RRI.CO.ID, Singaraja - Jajan cerorot khas Pacung adalah kue tradisional khas dari Desa Pacung, Kecamatan Tejakula, Buleleng, Bali. Cerorot memiliki bentuk kerucut memanjang menyerupai terompet yang dibungkus menggunakan daun lontar atau janur. Memiliki tekstur yang kenyal dan cita rasa manis gurih, jajan ini tidak hanya menjadi kudapan pendamping kopi atau teh, tetapi juga memiliki makna simbolis keberadaan unsur purusa (simbol laki-laki) dalam tradisi serta upacara adat setempat.
Bahan-Bahan
- 250 gr tepung beras
- 50 gr tepung tapioka atau sagu (untuk memberi tekstur kenyal)
- 200 gr gula merah atau gula bali (disisir)
- 50 gr gula pasir
- 450 ml santan sedang
- 1/2 sdt garam
- 2 lembar daun pandan dan daun lontar atau janur muda (untuk cetakan wadah kerucut)
Cara membuat
1. Membuat wadah (contong)
Ambil selembar daun lontar atau janur, gulung memutar dari ujung hingga membentuk kerucut memanjang dan runcing di bagian bawah. Sematkan lidi atau tusuk gigi di bagian atas agar gulungan tidak lepas. Susun wadah kerucut secara tegak lurus di dalam lubang kukusan (bisa ditopang menggunakan ampas kelapa atau ampas beras).
2. Membuat adonan cerorot
Rebus santan, gula merah, gula pasir, garam, dan daun pandan sambil diaduk hingga gula larut sempurna.

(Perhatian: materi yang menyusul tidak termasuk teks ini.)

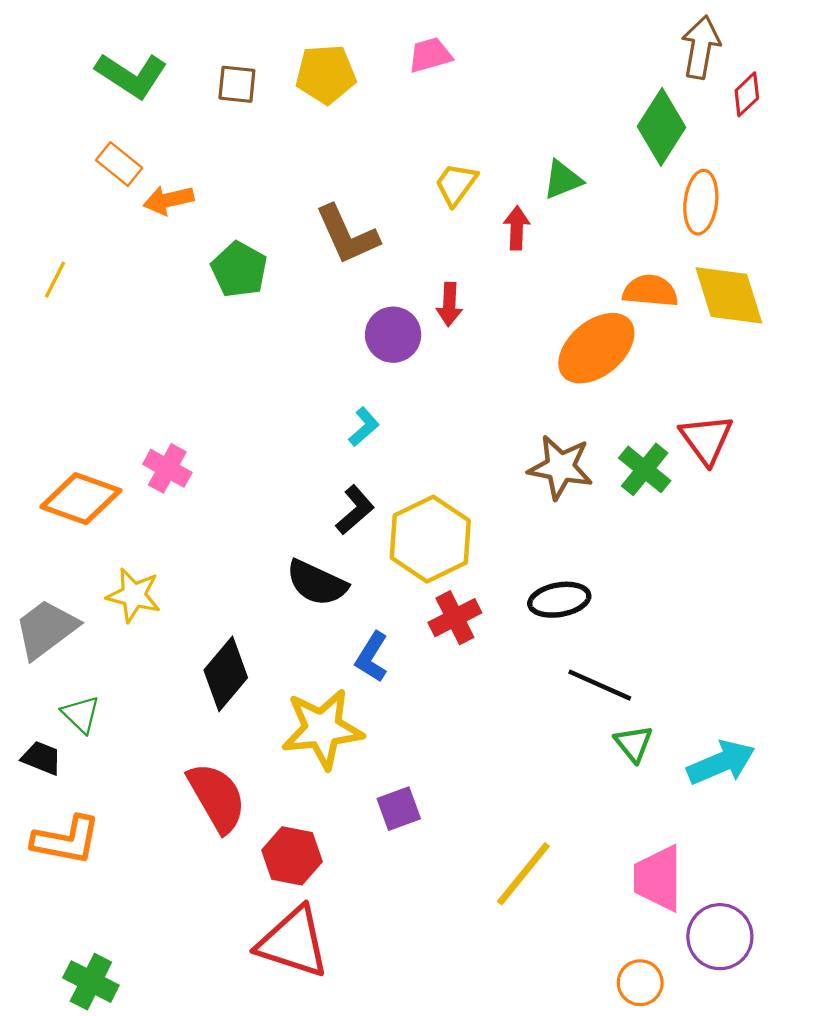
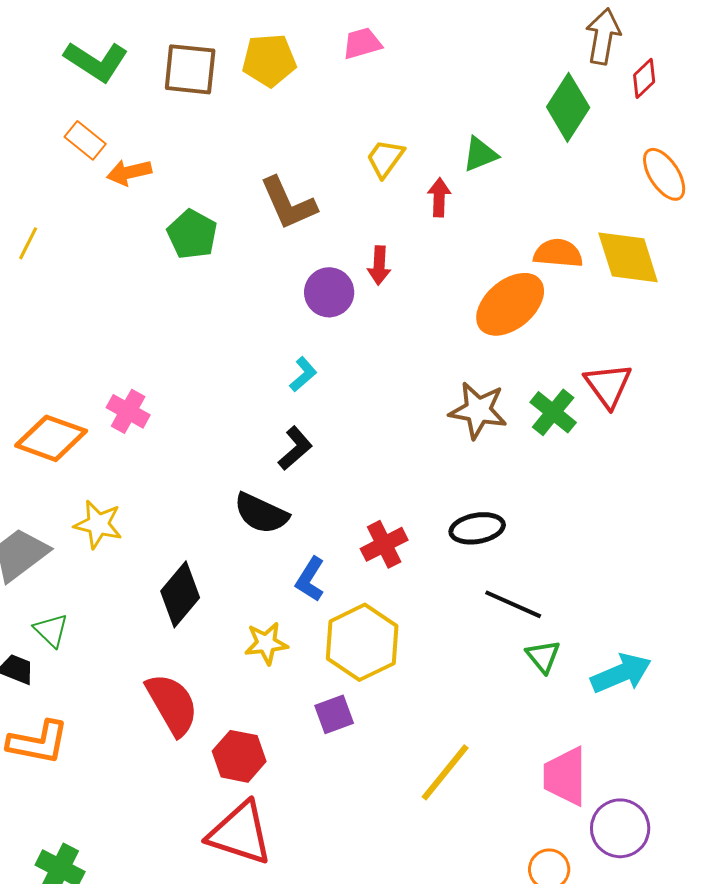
brown square: (237, 84) -> (190, 69), size x1.5
orange ellipse: (701, 202) -> (664, 174), moved, turned -40
yellow hexagon: (430, 539) -> (362, 642), moved
yellow star: (322, 729) -> (266, 643), size x0.6

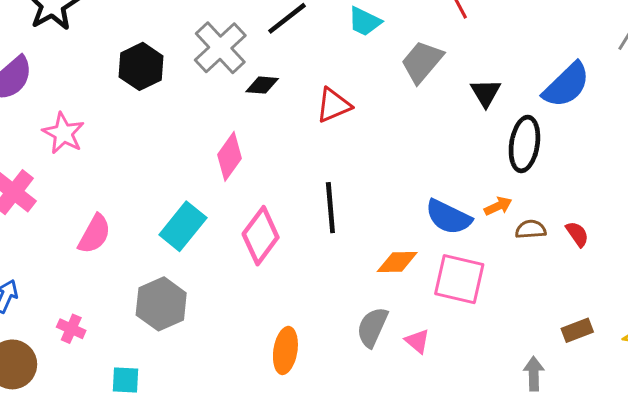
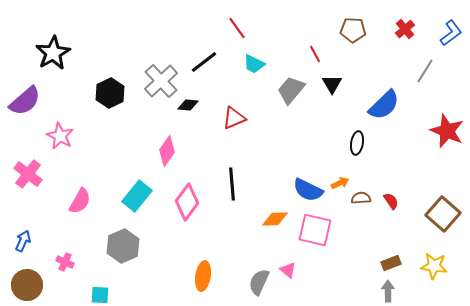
black triangle: (486, 93) -> (332, 84), moved
black ellipse: (524, 144) -> (357, 143), size x0.7
gray semicircle: (372, 327) -> (259, 282), moved
gray arrow: (534, 374) -> (388, 291), moved

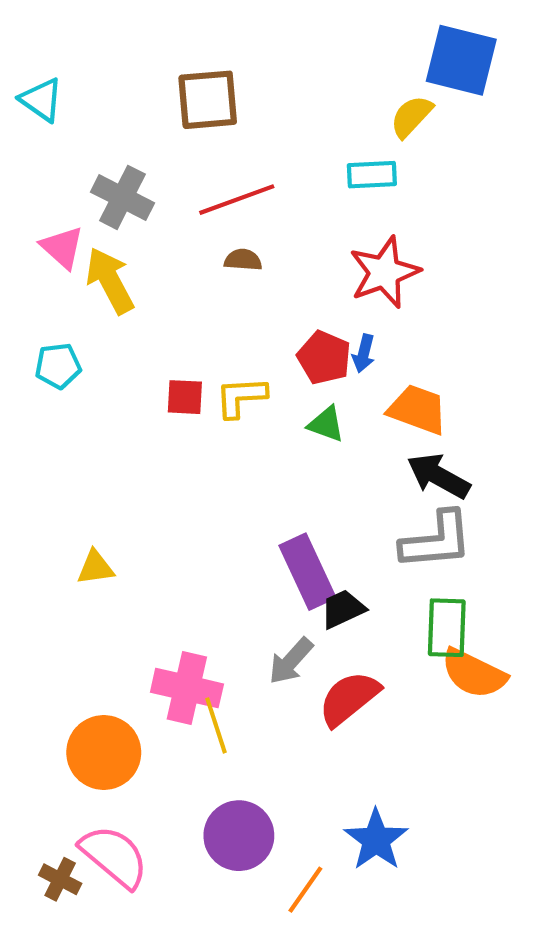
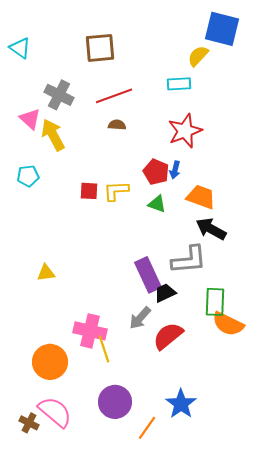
gray L-shape: (436, 540) -> (189, 260), moved

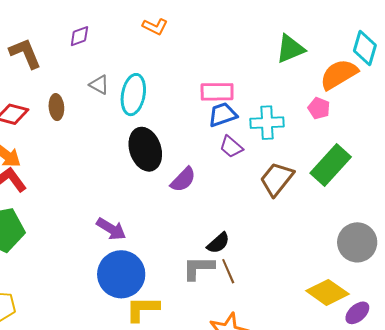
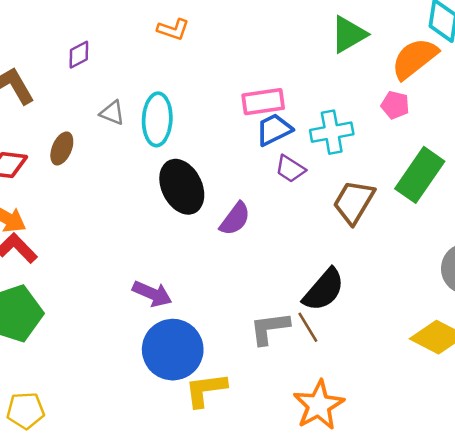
brown ellipse: (56, 107) -> (62, 148), turned 35
black semicircle: (218, 243) -> (324, 290), moved, size x1.5

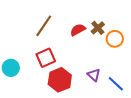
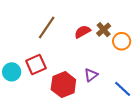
red square: (46, 58) -> (36, 65), moved
purple triangle: (94, 75) -> (91, 75), moved, turned 40

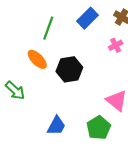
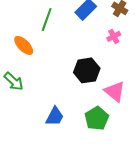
orange ellipse: (37, 59) -> (24, 45), moved
black hexagon: (69, 69) -> (87, 70), moved

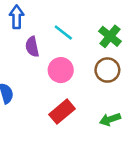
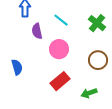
brown circle: (107, 70) -> (98, 60), moved
green arrow: (110, 119) -> (89, 93), moved

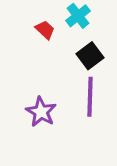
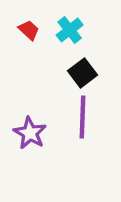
red trapezoid: (45, 30) -> (29, 30), moved

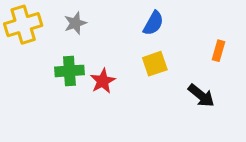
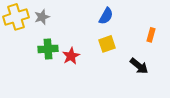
gray star: (75, 23) -> (42, 17), moved

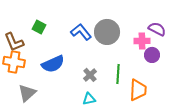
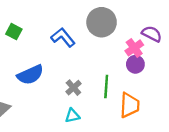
gray circle: (107, 32) -> (102, 22), moved
pink cross: (142, 41) -> (134, 48), turned -35
purple circle: (152, 55) -> (135, 64), moved

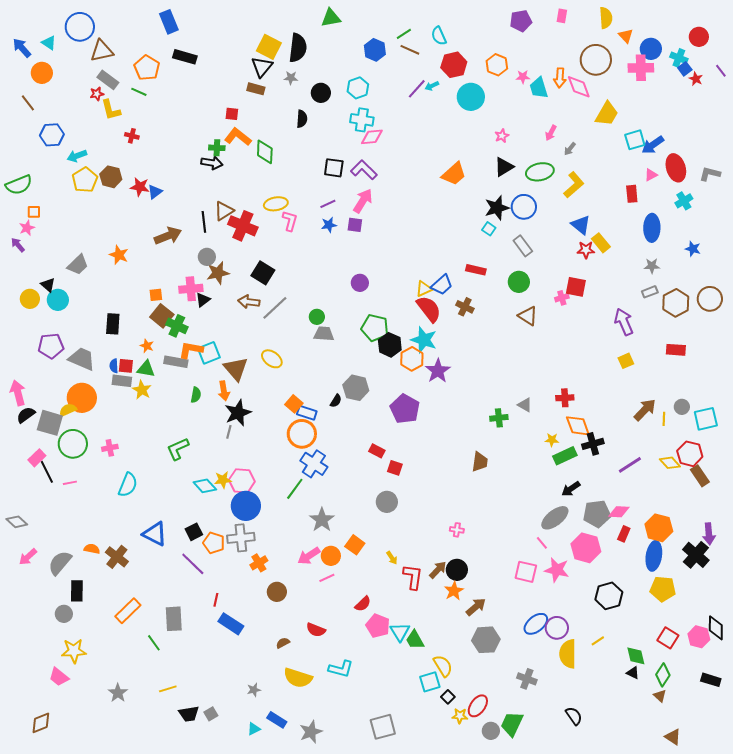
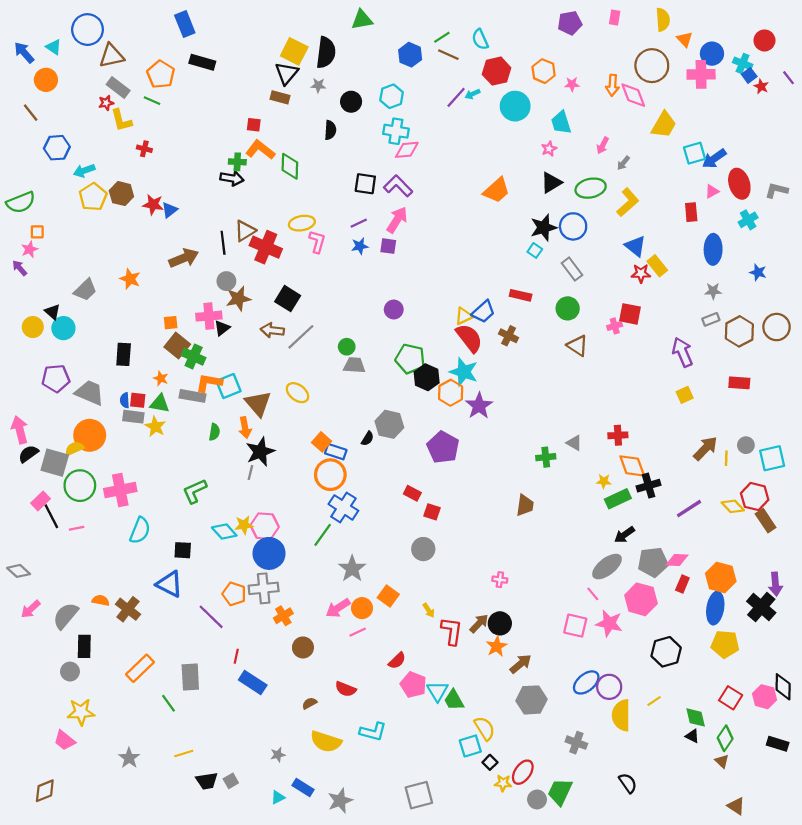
cyan trapezoid: (539, 88) -> (561, 122), moved
pink cross: (110, 448) -> (120, 490), size x1.8
black square: (194, 532) -> (183, 550), moved, turned 30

Saring dan biarkan hingga hangat atau dingin. Dalam wadah terpisah, campurkan tepung beras dan tepung tapioka. Tuang larutan gula dan santan sedikit demi sedikit ke dalam campuran tepung sambil diaduk rata sampai licin dan tidak ada adonan yang menggumpal.
3. Proses pengukusan
Panaskan panci pengukus. Tuang adonan ke dalam wadah kerucut hingga terisi sekitar 3/4 bagian. Kukus selama kurang lebih 20-30 menit dengan api sedang hingga adonan memadat dan matang sempurna. Angkat dan biarkan dingin agar teksturnya lebih set dan kenyal.
Untuk menikmati jajan cerorot, Anda tidak perlu membuka seluruh balutan daunnya dari atas. Cukup tekan atau dorong bagian bawah atau ujung kerucut yang runcing menggunakan jempol hingga isi kue terdorong keluar dari bagian atas wadah. (RRI/Dewa Arta).
Rekomendasi Berita
Memuat berita terbaru.....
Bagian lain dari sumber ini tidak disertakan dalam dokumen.